Back to the future for off-payroll working

Back to the future for off-payroll working

ATT technical officer, Emma Rawson, looks at what contractors and their advisors need to consider following the Chancellor’s unexpected IR35 announcement

Back to the future for off-payroll working

In his ‘mini-Budget’ on September 23, the Chancellor announced that recent reforms to the off-payroll working rules (often referred to as IR35) would be repealed from April 6, 2023. Although a review of the rules was widely expected, it surprised many to hear that those reforms would be scrapped in their entirety with no further consultation.

This article outlines where this announcement leaves us and what it might mean for contractors and those advising them.

The off-payroll working rules – the background

The IR35 rules were first introduced in 2,000 in response to concerns that workers who engage with clients via their own companies (often referred to as personal service companies or PSCs for short) pay less income tax and NICs than those who are employed directly.

Under the rules as first introduced, it was down to the individual worker to decide if, absent their PSC, they would have been an employee of their client.  Where this was the case, the PSC was then required to account for the appropriate payroll taxes.
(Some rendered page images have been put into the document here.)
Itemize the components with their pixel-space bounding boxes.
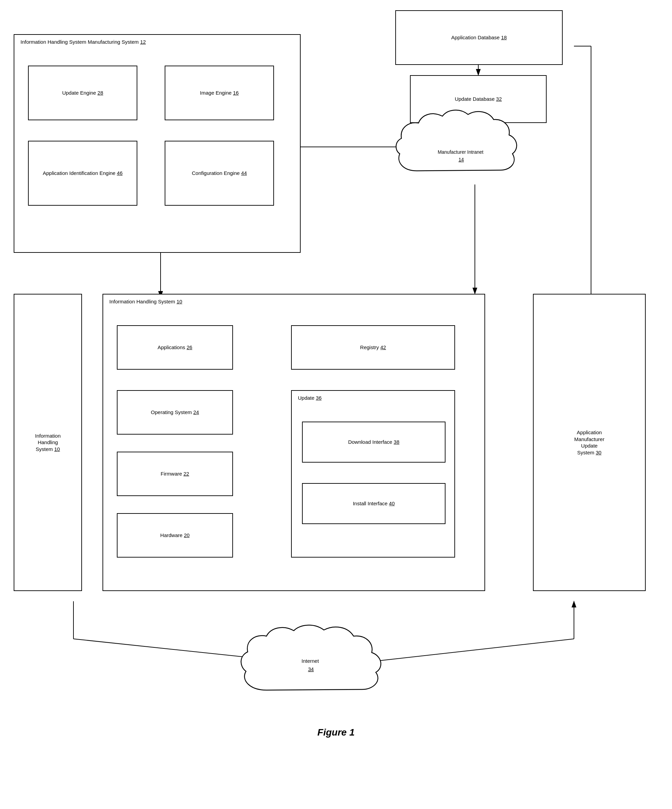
ihs-standalone-label: InformationHandlingSystem 10 xyxy=(35,433,60,453)
download-interface-label: Download Interface 38 xyxy=(348,439,399,445)
app-mfr-update-box: ApplicationManufacturerUpdateSystem 30 xyxy=(533,294,646,591)
app-id-engine-box: Application Identification Engine 46 xyxy=(28,141,137,206)
firmware-label: Firmware 22 xyxy=(161,470,189,477)
operating-system-label: Operating System 24 xyxy=(151,409,199,416)
internet-cloud: Internet 34 xyxy=(232,622,430,704)
firmware-box: Firmware 22 xyxy=(117,451,233,496)
manufacturer-intranet-cloud: Manufacturer Intranet 14 xyxy=(390,106,533,195)
ihs-manufacturing-container: Information Handling System Manufacturin… xyxy=(13,34,301,253)
registry-box: Registry 42 xyxy=(291,325,455,370)
app-id-engine-label: Application Identification Engine 46 xyxy=(43,170,123,176)
config-engine-label: Configuration Engine 44 xyxy=(192,170,247,176)
install-interface-box: Install Interface 40 xyxy=(302,483,445,524)
ihs-standalone-box: InformationHandlingSystem 10 xyxy=(13,294,82,591)
update-engine-box: Update Engine 28 xyxy=(28,65,137,120)
registry-label: Registry 42 xyxy=(360,344,386,351)
figure-label: Figure 1 xyxy=(318,727,354,738)
image-engine-label: Image Engine 16 xyxy=(200,89,239,96)
application-database-label: Application Database 18 xyxy=(451,34,507,41)
diagram: Application Database 18 Update Database … xyxy=(0,0,672,752)
ihs-manufacturing-label: Information Handling System Manufacturin… xyxy=(20,39,146,45)
application-database-box: Application Database 18 xyxy=(395,10,563,65)
operating-system-box: Operating System 24 xyxy=(117,390,233,435)
app-mfr-update-label: ApplicationManufacturerUpdateSystem 30 xyxy=(574,429,604,456)
applications-label: Applications 26 xyxy=(158,344,192,351)
ihs-main-label: Information Handling System 10 xyxy=(109,299,182,304)
config-engine-box: Configuration Engine 44 xyxy=(165,141,274,206)
update-container: Update 36 Download Interface 38 Install … xyxy=(291,390,455,557)
update-engine-label: Update Engine 28 xyxy=(62,89,103,96)
update-database-label: Update Database 32 xyxy=(455,96,502,102)
hardware-box: Hardware 20 xyxy=(117,513,233,557)
install-interface-label: Install Interface 40 xyxy=(353,500,395,507)
ihs-main-container: Information Handling System 10 Applicati… xyxy=(102,294,485,591)
image-engine-box: Image Engine 16 xyxy=(165,65,274,120)
applications-box: Applications 26 xyxy=(117,325,233,370)
hardware-label: Hardware 20 xyxy=(160,532,190,539)
download-interface-box: Download Interface 38 xyxy=(302,421,445,463)
update-label: Update 36 xyxy=(298,395,321,401)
Concerns grew that the rules were not working effectively, with HMRC estimating in May 2018 that only about 10% of people who should comply with the IR35 rules were doing so.

In response to these concerns, new rules were introduced for the public sector in April 2017 and the private sector in 2021.  Under these changes, the responsibility for applying IR35 was taken out of the worker and PSC’s hands entirely. Instead, the end-user client was required to determine whether the rules applied, with the fee payer (which may be the engager itself or an agency depending on the arrangements used) being required to deduct payroll taxes on payments made to the PSC.
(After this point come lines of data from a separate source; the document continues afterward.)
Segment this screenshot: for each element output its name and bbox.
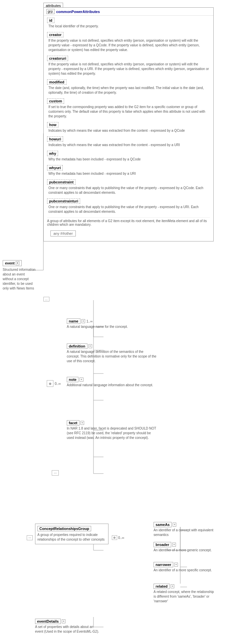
concept-relationships-group-box: ConceptRelationshipsGroup [37,526,91,531]
related-row: related + [154,584,217,589]
attr-howuri-box: howuri [47,136,63,142]
crg-left-connector: ··· [27,535,33,540]
attr-custom-box: custom [47,98,64,104]
attr-id-box: id [47,18,54,23]
dots-box: ··· [52,470,59,476]
narrower-box: narrower [154,562,173,567]
any-other-box: any ##other [50,230,76,236]
attr-whyuri-desc: Why the metadata has been included - exp… [48,171,210,176]
event-details-expand-icon[interactable]: + [62,619,65,623]
broader-desc: An identifier of a more generic concept. [154,548,217,553]
attr-whyuri: whyuri Why the metadata has been include… [47,165,210,177]
definition-element-container: definition + A natural language definiti… [67,344,157,364]
name-element-row: name + 1..∞ [67,318,157,324]
event-details-row: eventDetails + [35,619,102,624]
any-other-container: any ##other [47,228,210,238]
group-note: A group of attributes for all elements o… [47,217,210,226]
dots-connector: ··· [52,470,59,476]
attr-howuri-desc: Indicates by which means the value was e… [48,143,210,147]
crg-multiplicity: ⊕ 0..∞ [112,535,124,540]
attr-creator-box: creator [47,32,63,37]
event-details-container: eventDetails + A set of properties with … [35,619,102,634]
related-box: related [154,584,170,589]
grp-icon: grp: [46,9,55,14]
attr-whyuri-box: whyuri [47,165,63,170]
attr-pubconstrainturi: pubconstrainturi One or many constraints… [47,198,210,215]
name-element-desc: A natural language name for the concept. [67,325,157,329]
note-element-box: note [67,377,78,382]
broader-box: broader [154,542,171,547]
name-element-container: name + 1..∞ A natural language name for … [67,318,157,329]
related-container: related + A related concept, where the r… [154,584,217,604]
attr-creatoruri: creatoruri If the property value is not … [47,56,210,77]
sequence-connector-1: ... [43,297,49,301]
attr-custom: custom If set to true the corresponding … [47,98,210,120]
facet-expand-icon[interactable]: + [80,421,84,425]
facet-element-container: facet + In NAR 1.8 and later, facet is d… [67,420,157,440]
narrower-row: narrower + [154,562,217,567]
any-other-label: any ##other [53,231,73,235]
choice-indicator: ⊕ [47,380,53,387]
attr-pubconstraint-desc: One or many constraints that apply to pu… [48,186,210,195]
event-details-desc: A set of properties with details about a… [35,625,102,634]
note-expand-icon[interactable]: + [79,378,83,382]
note-element-container: note + Additional natural language infor… [67,377,157,388]
crg-choice-icon: ⊕ [112,535,117,540]
attr-id-desc: The local identifier of the property. [48,24,210,29]
sameas-box: sameAs [154,522,172,527]
attributes-outer-box: grp: commonPowerAttributes id The local … [43,7,214,241]
attr-why-desc: Why the metadata has been included - exp… [48,157,210,162]
facet-element-desc: In NAR 1.8 and later, facet is deprecate… [67,426,157,440]
sameas-row: sameAs + [154,522,217,527]
facet-element-row: facet + [67,420,157,426]
grp-header: grp: commonPowerAttributes [44,8,213,16]
note-choice-indicator: ⊕ 0..∞ [47,380,61,387]
concept-relationships-group-container: ConceptRelationshipsGroup A group of pro… [35,524,108,544]
note-element-row: note + [67,377,157,382]
event-name: event [5,261,15,265]
facet-element-box: facet [67,420,79,426]
broader-expand-icon[interactable]: + [172,543,176,547]
attr-pubconstraint-box: pubconstraint [47,179,75,185]
sameas-desc: An identifier of a concept with equivale… [154,528,217,537]
attr-why-box: why [47,151,58,156]
event-details-box: eventDetails [35,619,61,624]
definition-element-desc: A natural language definition of the sem… [67,350,157,364]
narrower-expand-icon[interactable]: + [174,563,178,567]
diagram-container: attributes grp: commonPowerAttributes id… [0,0,225,644]
attr-creatoruri-desc: If the property value is not defined, sp… [48,62,210,76]
attr-how: how Indicates by which means the value w… [47,122,210,134]
related-expand-icon[interactable]: + [171,584,174,588]
note-element-desc: Additional natural language information … [67,383,157,388]
grp-name: commonPowerAttributes [56,10,100,14]
event-container: event + Structured information about an … [3,260,36,291]
attr-id: id The local identifier of the property. [47,18,210,30]
name-multiplicity: 1..∞ [86,319,92,323]
event-desc: Structured information about an event wi… [3,267,36,291]
attr-pubconstrainturi-desc: One or many constraints that apply to pu… [48,205,210,214]
name-element-box: name [67,318,80,324]
definition-expand-icon[interactable]: + [88,344,92,348]
seq-indicator: ... [43,297,49,301]
narrower-container: narrower + An identifier of a more speci… [154,562,217,573]
attr-creatoruri-box: creatoruri [47,56,68,61]
concept-relationships-group-row: ConceptRelationshipsGroup [37,526,106,531]
related-desc: A related concept, where the relationshi… [154,590,217,604]
attr-modified-box: modified [47,79,66,85]
attr-howuri: howuri Indicates by which means the valu… [47,136,210,149]
attr-modified-desc: The date (and, optionally, the time) whe… [48,86,210,95]
attr-why: why Why the metadata has been included -… [47,151,210,163]
concept-relationships-group-desc: A group of properties required to indica… [37,533,106,542]
sameas-expand-icon[interactable]: + [173,523,176,527]
event-expand-icon[interactable]: + [16,261,19,265]
attr-modified: modified The date (and, optionally, the … [47,79,210,96]
attr-how-box: how [47,122,58,127]
event-box: event + [3,260,22,266]
crg-multiplicity-label: 0..∞ [118,536,124,540]
sameas-container: sameAs + An identifier of a concept with… [154,522,217,537]
name-expand-icon[interactable]: + [81,319,85,323]
note-multiplicity-label: 0..∞ [55,382,61,386]
broader-row: broader + [154,542,217,547]
attr-pubconstraint: pubconstraint One or many constraints th… [47,179,210,196]
attr-creator: creator If the property value is not def… [47,32,210,54]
What will happen in April 2023?

If the Chancellor’s announcements go ahead as planned then, from April 2023, the IR35 rules will return to how they were prior to the 2017 and 2021 reforms.  This does not mean the IR35 rules are disappearing – instead the responsibility for applying them, and deducting any tax due, will once again lie with the individual workers and their PSCs.

There are a number of unanswered questions as to how this will work in practice, especially when it comes to contracts spanning April 2023.  For example, will there be an element of grandfathering in which the existing rules are applied until the contract finishes, or will there be in effect two separate periods, with the engager / fee payer applying the rules and deducting tax for work performed up to April 5, 2023, and the worker / PSC afterwards?

HMRC’s compliance approach

Given that the 2017 and 2021 reforms were introduced in direct response to HMRC concerns about widespread non-compliance with IR35 by PSCs, it will be interesting to see what approach HMRC will take to compliance from April 2023 once those reforms have been swept away.  Given the existing pressures on HMRC resources, will they have the ability to scale up their compliance work in response?

Concerns have also been expressed that the 2017/2021 changes led to risk averse decisions being taken by end-user clients, with limited ability for workers to challenge what they might see as an inappropriate status decision.

If, after April 2023, a worker does not apply IR35 to a contract spanning that date as they believe their client had been wrong in concluding that it should apply, will this be challenged by HMRC? What effect will previous classification as in or out of IR35 have on new contracts entered into after April 2023?  When the 2017 and 2021 changes were introduced, HMRC provided some reassurance to the contractor community to say they would only use information received to open an enquiry into earlier years if they had reason to suspect fraud or criminal behaviour.  However, there is no indication yet as to whether they will take a similar approach this time round.

In the absence of further detail, the best advice for workers and their advisers is to ensure they take reasonable care in coming to a decision on IR35 status, and gather and retain all available supporting evidence in case of challenge.

Final thoughts

The reversion to the old IR35 rules will be welcome by some, especially those workers who feel they have been miscategorised by risk adverse clients in the past.  However, it shouldn’t be forgotten that it will also mean an increase in compliance burdens and risks for PSCs and their owners.

It’s also possible that, after April 2023, we will see the same issues with non-compliance as we did in the past.  The ATT have encouraged the Government to look again at what can be done to simplify the rules, increase education and understanding and support new approaches to compliance within HMRC.

We would also like to see the Government take a bold approach and address the real elephant in the room – the differing tax burdens placed on employment and self-employment.  If this issue is properly addressed, we may be able to do away with the need for such complicated rules as IR35 for good.